*ACTION ITEM:* What you return should be only the lines in the entries below between the one holding "REGENJACKEN" and the one holding "Действительно, где в", ends included, with every picture left out.

##### DATASET EXCERPTS

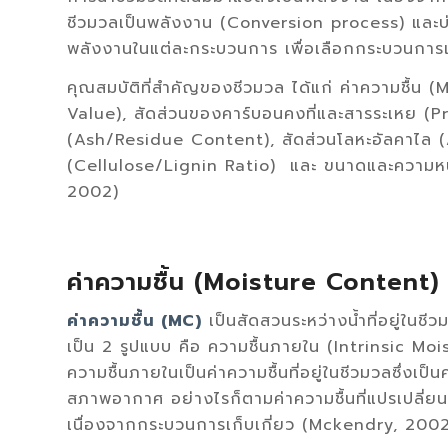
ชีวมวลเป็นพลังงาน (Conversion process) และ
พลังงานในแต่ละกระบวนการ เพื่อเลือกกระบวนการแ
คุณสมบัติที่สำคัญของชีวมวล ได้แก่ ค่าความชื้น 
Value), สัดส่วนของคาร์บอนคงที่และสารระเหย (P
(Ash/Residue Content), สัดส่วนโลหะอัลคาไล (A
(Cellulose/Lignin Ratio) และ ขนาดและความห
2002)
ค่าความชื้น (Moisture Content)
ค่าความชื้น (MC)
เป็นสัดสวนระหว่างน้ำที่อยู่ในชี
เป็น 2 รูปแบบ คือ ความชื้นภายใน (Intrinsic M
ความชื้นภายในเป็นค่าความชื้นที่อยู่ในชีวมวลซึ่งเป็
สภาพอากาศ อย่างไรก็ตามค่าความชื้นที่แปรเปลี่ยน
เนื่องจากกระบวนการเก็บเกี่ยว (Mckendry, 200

##########
##### DATASET EXCERPTS

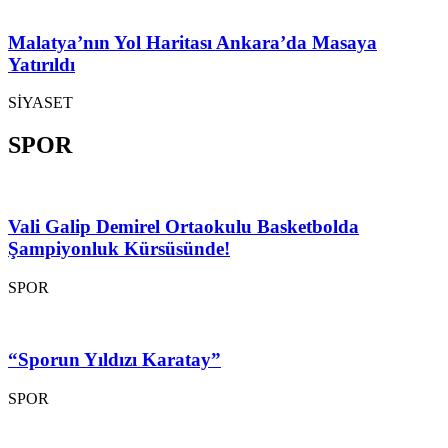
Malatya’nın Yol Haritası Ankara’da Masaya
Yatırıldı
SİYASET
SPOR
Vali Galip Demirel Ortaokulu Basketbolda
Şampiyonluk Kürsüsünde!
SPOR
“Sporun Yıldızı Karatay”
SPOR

##########
##### DATASET EXCERPTS

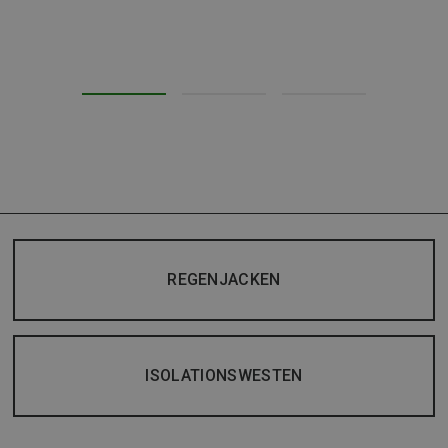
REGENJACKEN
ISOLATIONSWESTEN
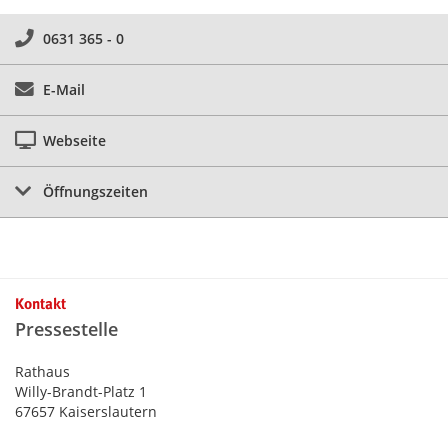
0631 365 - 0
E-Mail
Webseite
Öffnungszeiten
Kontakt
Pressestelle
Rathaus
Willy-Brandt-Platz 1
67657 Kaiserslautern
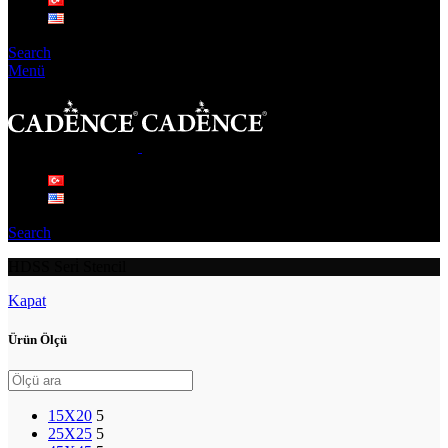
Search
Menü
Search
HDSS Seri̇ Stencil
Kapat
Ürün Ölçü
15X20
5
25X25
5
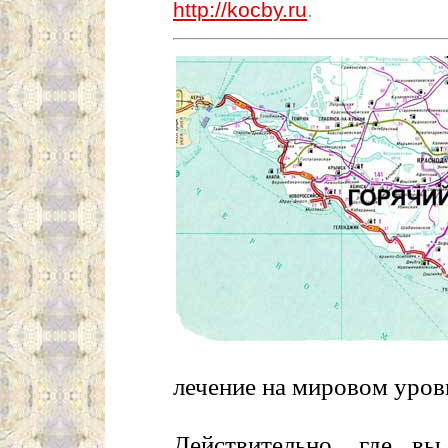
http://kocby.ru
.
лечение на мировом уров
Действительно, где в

##########

*ANSWER TO THIS TASK:*
REGENJACKEN
ISOLATIONSWESTEN
0631 365 - 0
E-Mail
Webseite
Öffnungszeiten
Kontakt
Pressestelle
Rathaus
Willy-Brandt-Platz 1
67657 Kaiserslautern
Search
Menü
Search
HDSS Seri̇ Stencil
Kapat
Ürün Ölçü
15X20
5
25X25
5
http://kocby.ru
.
лечение на мировом уров
Действительно, где в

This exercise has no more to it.